“チームワーク”と“個”とのバランス <1>

チームワークは、とても大切なものである。

社会において、人間は1人では生きていけない。

必ず、何らかの形で組織に属したり、組織との絡みがあったりする。

そうしたチームワークを、体験的に学ぶ機会として、バレーボールをはじめとする「スポーツ」は、

大変良い機会だといえる。

ただ、誤解を恐れずに言う。

「チームワーク」を過剰に信奉することは、「個」をつぶすことになりかねない。

チームワークを維持することばかりに気を取られると、「個」が見えなくなる。見なくなる。

いわゆる個性の強い、“凸凹(でこぼこ)”の人が集まった組織は、確かにまとめるのは大変である。

外から見ても、バラバラで、まとまりがないな、と見られたりする。

それを無理やりまとめる、比較的簡単な方法がある。

「チームワーク」を振りかざして、「個」を押さえ込んで、

“凸凹”を平らに均(なら)して、「見た目、まとまった感じ」を作ることである。

もちろん、それはそれで、必ずしも悪いとは言い切れない。

しかし、教育する側の人間、組織をまとめる側の人間としては、

ロボットの大量生産をしているわけではない。

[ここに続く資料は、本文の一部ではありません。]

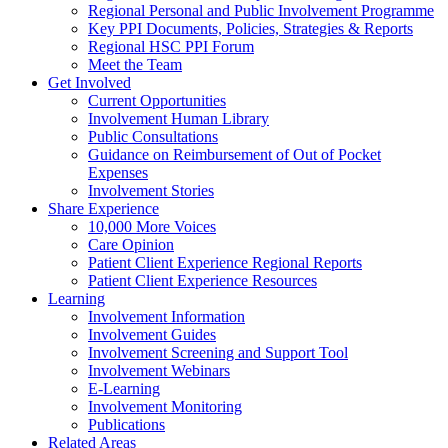
Regional Personal and Public Involvement Programme
Key PPI Documents, Policies, Strategies & Reports
Regional HSC PPI Forum
Meet the Team
Get Involved
Current Opportunities
Involvement Human Library
Public Consultations
Guidance on Reimbursement of Out of Pocket
Expenses
Involvement Stories
Share Experience
10,000 More Voices
Care Opinion
Patient Client Experience Regional Reports
Patient Client Experience Resources
Learning
Involvement Information
Involvement Guides
Involvement Screening and Support Tool
Involvement Webinars
E-Learning
Involvement Monitoring
Publications
Related Areas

ロボット集団を作っているわけではない。

“個”1人1人を見てあげて、1人1人の将来を見据えて、それぞれを導いてあげるのが理想だと思う。

“個”を潰すことが、ある意味、まとめるためには「楽」なのだが、そこは決して楽をしてはいけない。


もちろん、逆もある。

“個”を重視しすぎることは、組織を乱すことにつながりかねない。これは言うまでもない。

だからこそ、バランスが必要なのである。“チームワーク”と“個”のバランスである。

その微妙なバランスを取ることは簡単ではないが、逆に、簡単にやろうとしてもいけない。


組織論的な視点で考えても、このバランスの取り方は、

組織の「目的」「構成メンバーの意向」「発展段階」などによって、違ってくる。


「個」を過度に重視するメンバーには「チームワークは大事だよ」と言わないといけないんだろうが、

「チームワーク」ばかりに目が行きがちなメンバーにも、「個も大事だよね」と言わないといけない。


まぁ、チームワークを意識しない人はあまりいないと思うので、「個も大事だよね」と

僕は意識して発言していこうかと思う。

ジュニアバレーに限らずだが、大事なのはクラブ(箱)ではない。クラブ(箱)ありきではない。

子供1人1人(中身)が大事なのである。

クラブは、1人1人の子供たちのためにあり、1人1人の子供たちのために運営するべきものである。